Background and importance In the past years, many biological drugs have been approved for the treatment of moderate-to-severe plaque psoriasis.
Aim and objectives We aimed to describe the population of outpatients treated with biological drugs for moderate-to-severe plaque psoriasis according to the number and type of therapeutic shifts.
Material and methods We identified patients treated with a biological drug for moderate-to-severe plaque psoriasis (code ICD-9-CM 696.1 other psoriasis) from February 2017 to September 2020. Data were collected from drug refills by our pharmacy and electronically recorded. Biological drugs were considered according to the mechanism of action: anti-TNF-α (adalimumab, certolizumab, etanercept), anti-IL-17 (brodalumab, ixekizumab, secukinumab) and anti-IL-23 (guselkumab, risankizumab, tildrakizumab and ustekinumab).

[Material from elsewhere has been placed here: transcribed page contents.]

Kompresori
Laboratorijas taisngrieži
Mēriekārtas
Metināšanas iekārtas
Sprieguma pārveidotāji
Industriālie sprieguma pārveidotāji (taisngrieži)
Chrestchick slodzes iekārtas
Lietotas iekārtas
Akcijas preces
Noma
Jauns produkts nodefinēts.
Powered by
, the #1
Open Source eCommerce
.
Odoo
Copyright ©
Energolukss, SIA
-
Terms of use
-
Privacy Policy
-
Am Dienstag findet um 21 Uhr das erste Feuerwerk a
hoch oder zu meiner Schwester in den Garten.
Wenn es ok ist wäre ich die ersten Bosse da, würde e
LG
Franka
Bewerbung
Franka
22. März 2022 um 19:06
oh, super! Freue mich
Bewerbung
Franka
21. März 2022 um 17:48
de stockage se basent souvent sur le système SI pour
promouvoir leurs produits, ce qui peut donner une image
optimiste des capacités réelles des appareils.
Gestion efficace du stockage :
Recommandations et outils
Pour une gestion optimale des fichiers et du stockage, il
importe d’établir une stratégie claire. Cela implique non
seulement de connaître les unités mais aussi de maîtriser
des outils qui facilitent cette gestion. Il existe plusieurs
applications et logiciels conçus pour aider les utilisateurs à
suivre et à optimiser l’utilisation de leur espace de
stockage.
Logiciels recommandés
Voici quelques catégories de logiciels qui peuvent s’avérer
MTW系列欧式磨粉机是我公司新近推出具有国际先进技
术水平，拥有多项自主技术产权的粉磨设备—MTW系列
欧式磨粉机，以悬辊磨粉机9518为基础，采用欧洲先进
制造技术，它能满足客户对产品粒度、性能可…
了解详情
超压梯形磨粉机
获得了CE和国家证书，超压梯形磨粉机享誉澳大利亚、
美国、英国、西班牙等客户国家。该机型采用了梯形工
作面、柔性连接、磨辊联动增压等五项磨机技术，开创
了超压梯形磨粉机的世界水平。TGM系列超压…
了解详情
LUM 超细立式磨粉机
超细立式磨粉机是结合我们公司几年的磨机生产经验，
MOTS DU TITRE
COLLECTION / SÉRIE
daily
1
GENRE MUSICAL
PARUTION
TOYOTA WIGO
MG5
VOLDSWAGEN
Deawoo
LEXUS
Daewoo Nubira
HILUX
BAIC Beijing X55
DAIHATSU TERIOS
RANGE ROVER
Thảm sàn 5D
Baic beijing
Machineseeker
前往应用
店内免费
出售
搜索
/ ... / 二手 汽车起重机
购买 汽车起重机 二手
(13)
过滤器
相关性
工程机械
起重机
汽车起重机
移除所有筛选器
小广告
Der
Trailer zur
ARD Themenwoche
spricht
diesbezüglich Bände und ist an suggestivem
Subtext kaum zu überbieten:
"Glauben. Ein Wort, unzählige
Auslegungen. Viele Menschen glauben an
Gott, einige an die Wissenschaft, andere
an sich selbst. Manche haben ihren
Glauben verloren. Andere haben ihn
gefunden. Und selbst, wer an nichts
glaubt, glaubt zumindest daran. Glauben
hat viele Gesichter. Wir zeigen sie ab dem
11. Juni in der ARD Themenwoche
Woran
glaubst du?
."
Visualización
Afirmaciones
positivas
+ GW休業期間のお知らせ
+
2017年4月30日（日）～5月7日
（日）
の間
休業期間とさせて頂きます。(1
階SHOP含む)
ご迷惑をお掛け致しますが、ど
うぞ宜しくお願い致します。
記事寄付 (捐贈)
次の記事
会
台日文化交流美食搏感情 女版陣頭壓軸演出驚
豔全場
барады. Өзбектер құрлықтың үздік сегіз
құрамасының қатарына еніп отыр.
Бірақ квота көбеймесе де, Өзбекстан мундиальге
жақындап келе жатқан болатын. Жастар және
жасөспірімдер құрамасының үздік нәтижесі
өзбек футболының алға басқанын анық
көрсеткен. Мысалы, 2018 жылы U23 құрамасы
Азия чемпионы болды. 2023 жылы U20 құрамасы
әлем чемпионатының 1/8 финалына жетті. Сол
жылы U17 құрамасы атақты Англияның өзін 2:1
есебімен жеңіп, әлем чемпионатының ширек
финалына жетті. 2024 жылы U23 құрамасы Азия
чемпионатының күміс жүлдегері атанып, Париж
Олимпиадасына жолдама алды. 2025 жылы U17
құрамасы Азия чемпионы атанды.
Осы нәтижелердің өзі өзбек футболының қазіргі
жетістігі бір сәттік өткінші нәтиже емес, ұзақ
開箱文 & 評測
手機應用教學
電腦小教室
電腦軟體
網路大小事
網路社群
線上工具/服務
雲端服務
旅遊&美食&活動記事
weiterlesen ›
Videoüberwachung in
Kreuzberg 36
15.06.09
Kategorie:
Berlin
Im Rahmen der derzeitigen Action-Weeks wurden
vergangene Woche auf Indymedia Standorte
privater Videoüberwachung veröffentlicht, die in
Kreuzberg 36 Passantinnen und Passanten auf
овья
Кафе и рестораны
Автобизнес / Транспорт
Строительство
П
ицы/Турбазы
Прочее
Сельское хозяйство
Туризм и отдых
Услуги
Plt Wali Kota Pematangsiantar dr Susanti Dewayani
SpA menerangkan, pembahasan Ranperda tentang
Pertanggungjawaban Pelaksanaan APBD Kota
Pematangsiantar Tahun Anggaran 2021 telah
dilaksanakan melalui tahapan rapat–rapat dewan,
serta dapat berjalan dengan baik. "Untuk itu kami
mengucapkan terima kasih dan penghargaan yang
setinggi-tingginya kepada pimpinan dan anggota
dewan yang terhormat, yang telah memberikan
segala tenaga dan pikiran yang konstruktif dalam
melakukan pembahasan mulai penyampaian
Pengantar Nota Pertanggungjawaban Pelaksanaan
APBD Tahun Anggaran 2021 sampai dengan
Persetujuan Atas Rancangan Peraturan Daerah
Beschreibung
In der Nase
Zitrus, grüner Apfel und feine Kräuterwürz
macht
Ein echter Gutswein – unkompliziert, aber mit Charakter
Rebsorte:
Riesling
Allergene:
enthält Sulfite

The therapeutic shift was intended as a change in the active substance, regardless of changes from an originator to its biosimilar/s, the pharmaceutical form (pen or syringe) or the dose.
Results From February 2017 to September 2020, 357 patients were treated with at least one biological drug for plaque psoriasis. Median age was 50.7 years (range 5.9–91.7) and 221 (61.9%) patients were men. 282 patients (79%) were treated with only one biological drug: 75 patients with anti-TNF-α, 132 with anti-IL-17 and 75 with anti-IL-23. 65 patients (18.2%) were treated with two biological drugs in sequence (table 1).
Conclusion and relevance More than 97% of patients were treated with only one (79%) or two (18.2%) biological drugs for moderate-to-severe plaque psoriasis, with a prevalence of anti-IL-17. Further investigation of the causes for the change from one to another biological drug is needed. These could include adverse events, ineffectiveness or other reasons.